Mortified by the sight of the poor wretch tugging at his bonds, twelve of us, on the order raised our rifles unsteadily. Some of the men, unable to face the ordeal, had got themselves drunk overnight. They could not have aimed straight if they tried, and, contrary to popular belief, all twelve rifles were loaded. The condemned man had also been plied with whisky during the night, but I remained sober through fear.

The tears were rolling down my cheeks as he went on attempting to free himself from the ropes attaching him to the chair. I aimed blindly and when the gunsmoke had cleared away we were further horrified to see that, although wounded, the intended victim was still alive. Still blindfolded, he was attempting to make a run for it still strapped to the chair. The blood was running freely from a chest wound. An officer in charge stepped forward to put the finishing touch with a revolver held to the poor man's temple. He had only once cried out and that was when he shouted the one word 'mother'.

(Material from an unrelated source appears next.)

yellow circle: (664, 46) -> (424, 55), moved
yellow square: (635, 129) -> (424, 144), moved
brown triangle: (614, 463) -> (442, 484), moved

He could not have been much older than me. We were told later that he had in fact been suffering from shell-shock, a condition not recognised by the army at the time. Later I took part in four more such executions.

WW1 saw the manifestation of an illness never before experienced - - - Shell-shock.    The army did not recognize it for some time. Even then, some senior officers took the view that claims of shell-shock were simply cowardice. There were differing views on its cause and it was suggested that the only cure was a complete rest away from the fighting.

Between 1914 and 1918 the British army identified 80,000 men (2% of those who saw active service) as suffering from shell-shock. A much larger number of soldiers with these symptoms were classified as 'malingerers' and sent back to the front-line. In some cases men committed suicide. Others broke down under the pressure and refused to obey the orders of their officers. Some responded to the pressures of shell-shock by deserting. Sometimes soldiers who disobeyed orders got shot on the spot. In some cases, soldiers were court-martialled. Official figures said that 312 British soldiers were court-martialled and shot. (Read more here) and (some individual cases here)
A common punishment for disobeying orders was 'Field Punishment Number One'. This involved the offender being attached to a fixed object for up to two hours a day and for a period up to three months. These men were often put in a place within range of enemy shell-fire.